Nella raccolta di Carocci il capitolo più illuminante è senz’altro la postfazione di H. Wayne Storey, presidente della Society for Textual Scholarhisp: immune da pregiudizi, ricco di dati e insieme di rappresentazioni equilibrate e affidabili della realtà digitale. All’eleganza della sua riflessione dobbiamo, come esempio della resistenza che ogni nuovo medium suscita nelle abitudini degli utenti, la citazione delle esecrazioni di Vincenzo Borghini (1574) contro la stampa del Decamerone, che avrebbe magari fatto meglio a restare manoscritto: «Percioché oltra la lunghezza del tempo, e la trascuraggine d’alcuni stampatori, haveva l’audacia di molti aggiunta (come per lo più suole avvenire, con il poco sapere) la purità, e candidezza di questo autore molto corrotta, e guasta, forse per rendere i libri loro più vendibili al vulgo». Ecc.
La stessa dialettica di pars destruens e construens si instaura nel libro di Paola Italia fra impietose sottolineature dei rischi di Google e dei difetti di alcune edizioni digitali e una lucida palinodia che vale la pena di citare in extenso: «Credo … che la fase delle lamentazioni sulla pericolosità del testo digitale sia ormai trascorsa e che sia più utile passare a una fase più costruttiva, dal momento che non possiamo arrestare la totalizzazione digitale e, anzi, sono convinta che avere assunto una forma di diffidenza e chiusura verso la testualità digitale abbia ritardato la presa di coscienza, a livello generale, sulle responsabilità che abbiamo verso i testi che leggeranno le nuove generazioni, fino al paradosso, che abbiamo già visto, di raffinate edizioni scientifiche che nessuno legge, e di testi spazzatura che proliferano in rete, che i nostri studenti consultano, studiano e citano». Io aggiungerei che i testi-spazzatura proliferano anche a stampa, e non da ora, ma evidentemente non creano altrettanto turbamento perché il raggio di diffusione è minore.

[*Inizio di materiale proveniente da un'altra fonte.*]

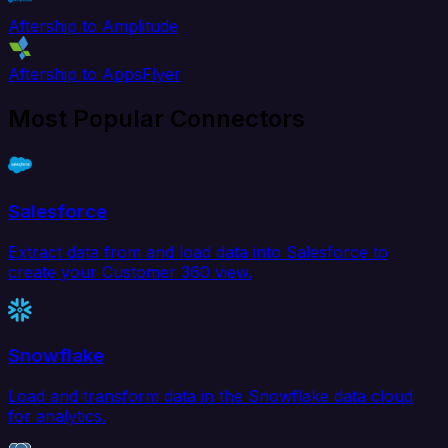
Aftership to Amplitude
Aftership to AppsFlyer
Most Popular Connectors
Salesforce
Extract data from and load data into Salesforce to
create your Customer 360 view.
Snowflake
Load and transform data in the Snowflake data cloud
for analytics.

Il problema vero, che entrambi i volumi hanno presente e che Paola Italia affronta con casistica accurata nel cruciale capitolo 4 (Per una filologia di testi digitali), è come assicurare la durata di un patrimonio immateriale così imponente e universale, frutto di investimenti ingenti ma limitati nel tempo. I supporti diventano obsoleti, le codifiche sono provvisorie, inadeguate e mai veramente interoperabili, i siti non vengono curati dopo la conclusione dei progetti, perfino i server e i relativi cloud sono a rischio chiusura nel caso di fallimento delle aziende che li mantengono o rinegoziazione dei contratti. Questa è la minaccia che incombe sulla permanenza di tanto lavoro e di tanti dati. Eppure anche i libri, se esposti alle intemperie o abbandonati in spazi privi di manutenzione, non sopravviverebbero più di qualche mese. Per conservarli sono state create almeno fin dal III secolo a. C. istituzioni, chiamate biblioteche, i cui costi altissimi, in termini di edifici, attrezzature e personale, sono stati considerati dalle società necessari per la custodia del sapere umano. Perché questo non deve valere per le nuove, immense, ormai irrinunciabili mediateche digitali?